"This barbarian is your chief!" she said, as the tale closed. "His
enmity is your honor! I can well credit that he will never pardon your
having stood between him and his crime."
"He has never pardoned it yet, of a surety."
"I will not tell you it was a noble action," she said, with a smile
sweet as the morning--a smile that few saw light on them. "It came too
naturally to a man of honor for you to care for the epithet. Yet it was
a great one, a most generous one. But I have not heard one thing: what
argument did you use to obtain her release?"
"No one has ever heard it," he answered her, while his voice sank low.

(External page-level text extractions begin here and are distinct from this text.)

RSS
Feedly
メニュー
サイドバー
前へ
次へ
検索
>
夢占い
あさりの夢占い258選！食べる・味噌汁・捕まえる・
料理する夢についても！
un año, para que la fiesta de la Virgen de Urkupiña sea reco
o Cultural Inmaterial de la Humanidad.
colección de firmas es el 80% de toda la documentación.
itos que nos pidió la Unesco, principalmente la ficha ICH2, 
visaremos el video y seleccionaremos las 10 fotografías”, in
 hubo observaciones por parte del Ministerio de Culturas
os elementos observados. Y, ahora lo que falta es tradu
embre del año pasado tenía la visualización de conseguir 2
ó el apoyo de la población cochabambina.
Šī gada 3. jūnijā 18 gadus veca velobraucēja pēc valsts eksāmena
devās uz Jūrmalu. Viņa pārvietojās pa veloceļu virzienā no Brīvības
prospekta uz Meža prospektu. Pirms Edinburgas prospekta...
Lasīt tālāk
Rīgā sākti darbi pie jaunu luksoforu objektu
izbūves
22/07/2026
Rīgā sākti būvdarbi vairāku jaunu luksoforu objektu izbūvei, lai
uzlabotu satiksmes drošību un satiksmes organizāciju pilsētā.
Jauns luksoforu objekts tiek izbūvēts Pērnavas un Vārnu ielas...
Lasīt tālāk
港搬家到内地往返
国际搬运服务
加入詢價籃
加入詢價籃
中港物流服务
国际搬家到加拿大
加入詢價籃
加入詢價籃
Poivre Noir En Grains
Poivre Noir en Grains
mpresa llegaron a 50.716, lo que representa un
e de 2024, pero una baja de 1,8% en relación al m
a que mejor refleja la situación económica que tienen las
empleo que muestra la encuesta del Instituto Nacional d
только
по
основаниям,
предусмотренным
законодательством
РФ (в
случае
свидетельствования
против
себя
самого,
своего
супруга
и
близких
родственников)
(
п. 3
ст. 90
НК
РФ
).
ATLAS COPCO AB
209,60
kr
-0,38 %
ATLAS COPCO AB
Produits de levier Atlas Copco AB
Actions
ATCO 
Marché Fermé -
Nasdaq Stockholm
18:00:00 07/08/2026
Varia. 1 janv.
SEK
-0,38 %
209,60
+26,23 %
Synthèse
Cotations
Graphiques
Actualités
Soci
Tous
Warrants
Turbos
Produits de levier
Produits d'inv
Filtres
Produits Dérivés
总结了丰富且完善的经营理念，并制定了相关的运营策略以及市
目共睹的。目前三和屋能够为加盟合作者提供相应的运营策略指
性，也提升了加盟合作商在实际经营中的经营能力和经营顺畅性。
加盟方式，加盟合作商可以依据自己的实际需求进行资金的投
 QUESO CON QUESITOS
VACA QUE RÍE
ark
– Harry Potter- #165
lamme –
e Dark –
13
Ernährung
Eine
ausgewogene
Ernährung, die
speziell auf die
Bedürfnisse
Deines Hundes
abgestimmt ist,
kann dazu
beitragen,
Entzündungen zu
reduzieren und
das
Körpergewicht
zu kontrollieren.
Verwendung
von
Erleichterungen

"I will trust you with it; it will not pass elsewhere. I told him enough
of--of my own past life to show him that I knew what his had been, and
that I knew, moreover, though they were dead to me now, men in that
greater world of Europe who would believe my statement if I wrote them
this outrage on the Emir, and would avenge it for the reputation of the
Empire. And unless he released the Emir's wife, I swore to him that
I would so write, though he had me shot on the morrow; and he knew I
should keep my word."
She was silent some moments, looking on him with a musing gaze, in which
some pity and more honor for him were blended.
"You told him your past. Will you confess it to me?"
"I cannot, madame."
"And why?"
"Because I am dead! Because, in your presence, it becomes more bitter to
me to remember that I ever lived.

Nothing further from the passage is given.